7 Your CPU is broken and no good. Either replace the CPU or buy another motherboard.

8 Your video card isn't working. Make sure it is seated well in the bus. If it still beeps, either the whole card is bad or the memory on it is. Your best bet is to install another video card.

9 Your BIOS is bad; replace it.

10 Your problem lies deep inside the CMOS. All chips associated with the CMOS will likely have to be replaced. Your best bet is to get a new motherboard.

11 Your cache memory is bad and your computer disabled it for you. You could reactivate it by pressing -Ctrl- -Alt- -Shift- -+- , but you probably shouldn't. Instead, replace your cache memory.

 

PHOENIX BEEP CODES

Phoenix beep codes are more detailed than are the AMI codes. It emits three sets of beeps. For example, 1 -pause- 3 -pause- 3. This is a 1-3-3 combination and each set of beeps is separated by a brief pause. You need to listen and count when your computer starts doing this. Reboot and recount if you have to.

 

Beep sequence What's Wrong

1-1-3 Your computer can't read the configuration information stored in the CMOS. Replace the motherboard.

1-1-4 Your BIOS needs to be replaced.

1-2-1 You have a bad timer chip on the motherboard; you need a new motherboard.

1-2-2 The motherboard is bad.

1-2-3 The motherboard is bad.

1-3-1 The motherboard is bad.

1-3-3 Same as AMI BIOS 2 beeps. Replace the motherboard.

1-3-4 The motherboard is bad.

1-4-1 The motherboard is bad.

1-4-2 Some of your memory is bad.

2-_-_ Any combination of beeps after two means that some of your memory is bad, and unless you want to get real technical, you should probably have the guys in the lab coats test the memory for you. Take your computer to the shop.

3-1-_ One of the chips on your motherboard is broken. You'll likely need to get another board.

3-2-4 Same as AMI BIOS 6 beeps: keyboard controller failure.
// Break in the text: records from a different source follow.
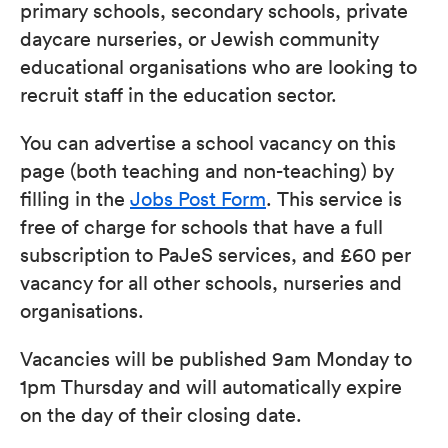
primary schools, secondary schools, private
daycare nurseries, or Jewish community
educational organisations who are looking to
recruit staff in the education sector.
You can advertise a school vacancy on this
page (both teaching and non-teaching) by
filling in the
Jobs Post Form
. This service is
free of charge for schools that have a full
subscription to PaJeS services, and £60 per
vacancy for all other schools, nurseries and
organisations.
Vacancies will be published 9am Monday to
1pm Thursday and will automatically expire
on the day of their closing date.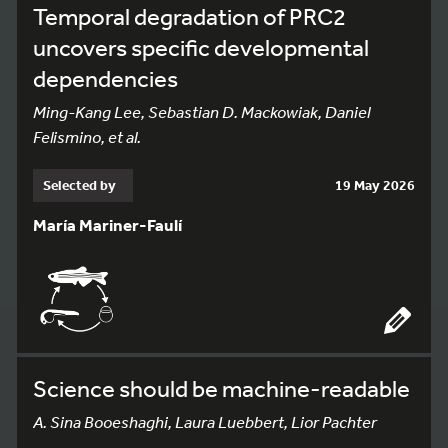
Temporal degradation of PRC2
uncovers specific developmental
dependencies
Ming-Kang Lee, Sebastian D. Mackowiak, Daniel
Felismino, et al.
Selected by
19 May 2026
María Mariner-Faulí
Science should be machine-readable
A. Sina Booeshaghi, Laura Luebbert, Lior Pachter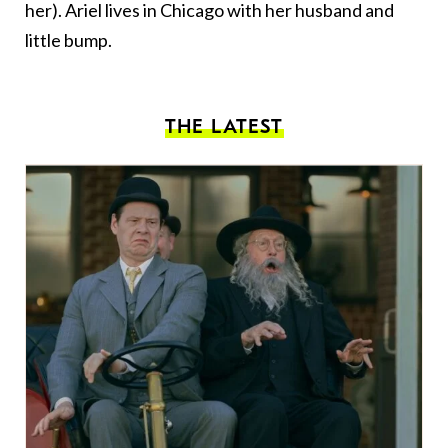
her). Ariel lives in Chicago with her husband and
little bump.
THE LATEST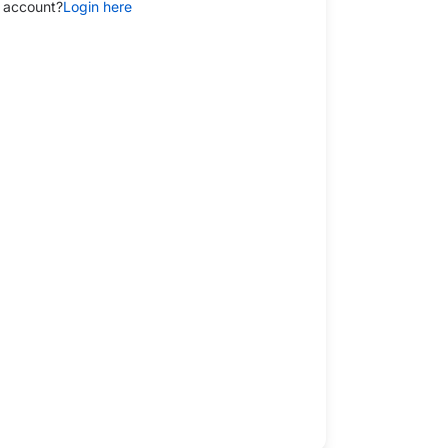
 account?
Login here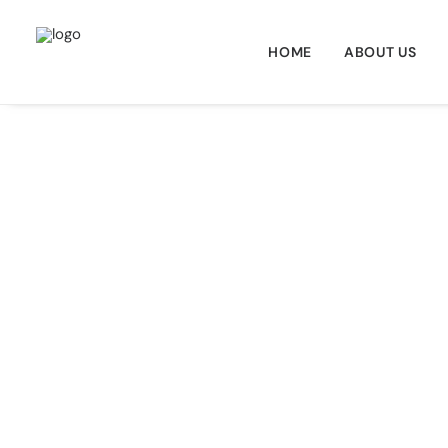
HOME
ABOUT US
3-3-4 Your computer can't find the video card. Is it there? If so, try swapping it with another one and see if it works.

3-4-_ Your video card isn't working. You'll need to replace it.

 

4-2-1 There's a bad chip on the motherboard. You need to buy another board.
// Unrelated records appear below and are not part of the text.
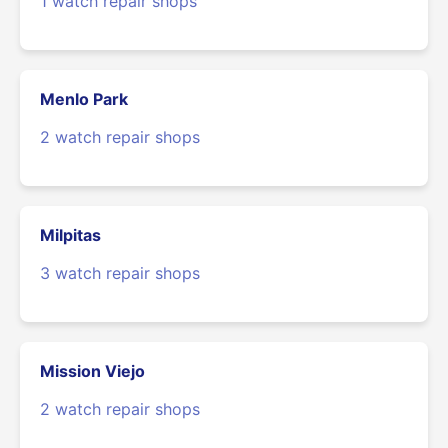
1 watch repair shops
Menlo Park
2 watch repair shops
Milpitas
3 watch repair shops
Mission Viejo
2 watch repair shops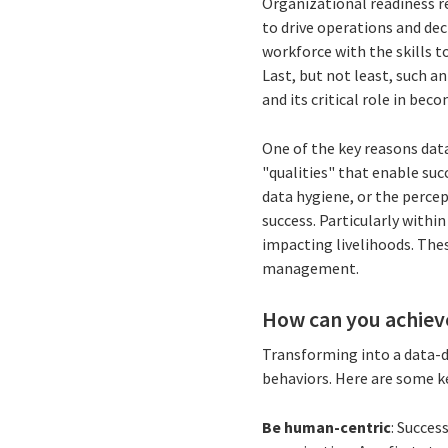
Organizational readiness re
to drive operations and dec
workforce with the skills t
Last, but not least, such a
and its critical role in bec
One of the key reasons dat
"qualities" that enable suc
data hygiene, or the percep
success. Particularly withi
impacting livelihoods. Thes
management.
How can you achieve
Transforming into a data-dr
behaviors. Here are some ke
Be human-centric
: Succes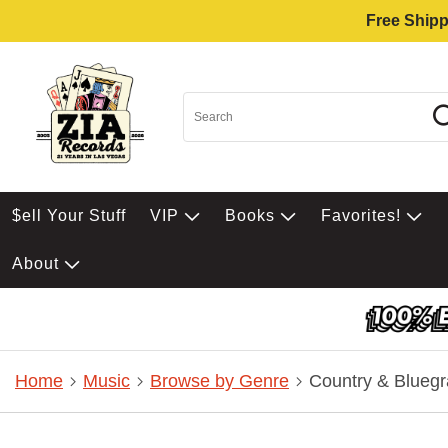
Free Shipp
$ell Your Stuff
VIP
Books
Favorites!
About
Home
Music
Browse by Genre
Country & Bluegr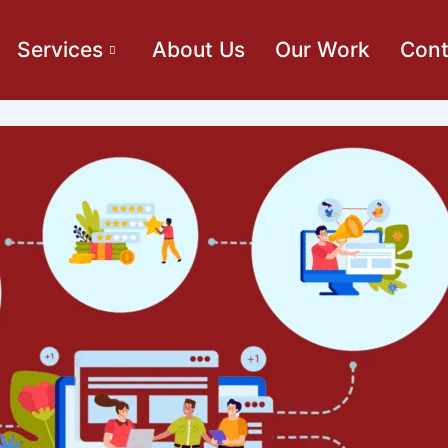
Services
About Us
Our Work
Cont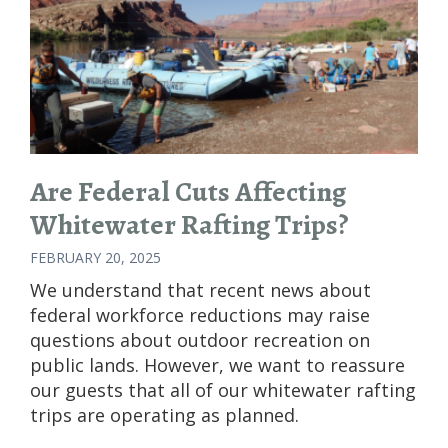
Are Federal Cuts Affecting
Whitewater Rafting Trips?
FEBRUARY 20, 2025
We understand that recent news about
federal workforce reductions may raise
questions about outdoor recreation on
public lands. However, we want to reassure
our guests that all of our whitewater rafting
trips are operating as planned.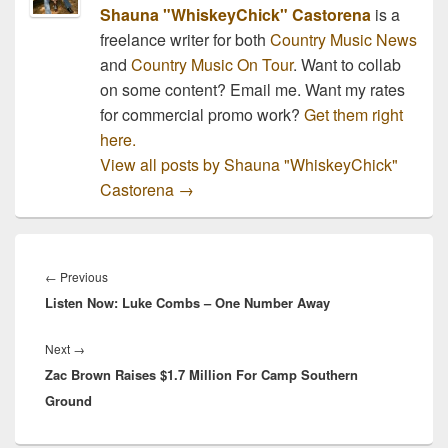
Shauna "WhiskeyChick" Castorena
is a
freelance writer for both
Country Music News
and
Country Music On Tour
. Want to collab
on some content? Email me. Want my rates
for commercial promo work?
Get them right
here.
View all posts by Shauna "WhiskeyChick"
Castorena
→
Post
navigation
Previous
←
Previous
Listen Now: Luke Combs – One Number Away
post:
Next
Next
→
Zac Brown Raises $1.7 Million For Camp Southern
post:
Ground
4-2-2 First, check the keyboard for problems. If there are none, you have a bad motherboard.

4-2-3 See 4-2-2.

4-2-4 One of the cards is bad. Try taking out the cards one by one to isolate the culprit. Replace the bad one. The last possibility is to buy another motherboard.

4-3-1 Replace the motherboard.

4-3-2 See 4-3-1

4-3-3 See 4-3-1

4-3-4 Time of day clock failure. Try running the setup program that comes with the computer, and check the date and time. If that doesn't work, replace the battery. If that doesn't work, replace the power supply. You may have to replace the motherboard, but that is rare.

4-4-1 Your serial ports are acting up. Reseat or replace the I/O card. If the I/O is on the motherboard itself, disable it with a jumper (consult your manual to know which one) and then add an I/O card.

4-4-2 See 4-4-1

4-4-3 Your math coprocessor is malfunctioning. Run a test program to double-check it. If it is indeed bad, disable or replace it. Disabling is fine, because you probably don't need it anyway.